Page-level text extractions:
━━━━━━━━

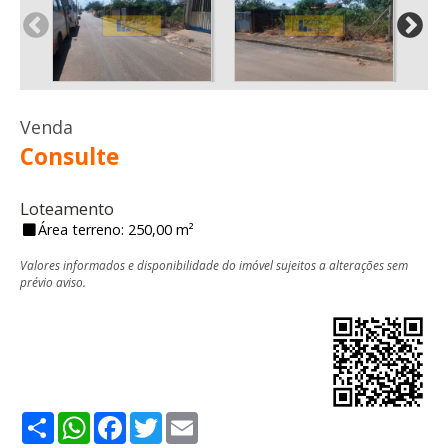
Venda
Consulte
Loteamento
Área terreno: 250,00 m²
Valores informados e disponibilidade do imóvel sujeitos a alterações sem
prévio aviso.
Share
WhatsApp
Facebook
Twitter
Email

━━━━━━━━

## Problem statement
Copy every line of the records exactly as it is written, but not the pictures.

## Solution
Venda
Consulte
Loteamento
Área terreno: 250,00 m²
Valores informados e disponibilidade do imóvel sujeitos a alterações sem
prévio aviso.
Share
WhatsApp
Facebook
Twitter
Email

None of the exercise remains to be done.